* _Extracted records_
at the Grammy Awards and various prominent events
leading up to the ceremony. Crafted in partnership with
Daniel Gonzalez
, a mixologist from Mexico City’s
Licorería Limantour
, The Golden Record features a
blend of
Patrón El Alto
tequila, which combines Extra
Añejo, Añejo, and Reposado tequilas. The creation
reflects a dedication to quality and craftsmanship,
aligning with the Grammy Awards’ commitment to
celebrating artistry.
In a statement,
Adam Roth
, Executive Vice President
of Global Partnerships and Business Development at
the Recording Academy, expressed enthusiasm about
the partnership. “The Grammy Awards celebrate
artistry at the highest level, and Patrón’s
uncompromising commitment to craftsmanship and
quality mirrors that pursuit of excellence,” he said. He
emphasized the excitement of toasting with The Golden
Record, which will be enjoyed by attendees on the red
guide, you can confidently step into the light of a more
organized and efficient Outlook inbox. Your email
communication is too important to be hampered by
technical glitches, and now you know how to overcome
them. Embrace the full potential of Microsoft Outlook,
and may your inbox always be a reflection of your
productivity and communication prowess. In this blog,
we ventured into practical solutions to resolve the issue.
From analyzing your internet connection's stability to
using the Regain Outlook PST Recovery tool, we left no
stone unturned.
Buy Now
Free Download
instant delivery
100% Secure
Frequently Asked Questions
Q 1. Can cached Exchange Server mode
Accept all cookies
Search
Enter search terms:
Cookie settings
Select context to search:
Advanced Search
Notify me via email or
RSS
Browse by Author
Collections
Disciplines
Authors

* _Activity_
Return the lines of the records that include the string "artistry".

* _Answer box_
celebrating artistry.
artistry at the highest level, and Patrón’s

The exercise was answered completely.